### Exercise data
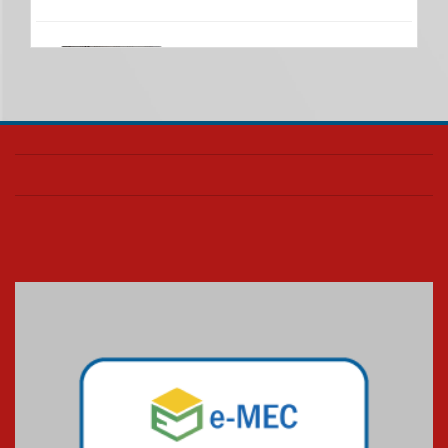
Nova apresentação do Centro
de Música Brasileira
homenageia artista brasileira
05.08.2026
Universidade Mackenzie
realizará nova edição da Feira
EducationUSA
05.08.2026
Seminário discute desafios
das novas tecnologias em
sistemas solares residenciais
04.08.2026
Mackenzie recepciona os
calouros do segundo semestre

### Assigned task
Repeat the data word for word. Skip the pictures.

### Exercise result
Nova apresentação do Centro
de Música Brasileira
homenageia artista brasileira
05.08.2026
Universidade Mackenzie
realizará nova edição da Feira
EducationUSA
05.08.2026
Seminário discute desafios
das novas tecnologias em
sistemas solares residenciais
04.08.2026
Mackenzie recepciona os
calouros do segundo semestre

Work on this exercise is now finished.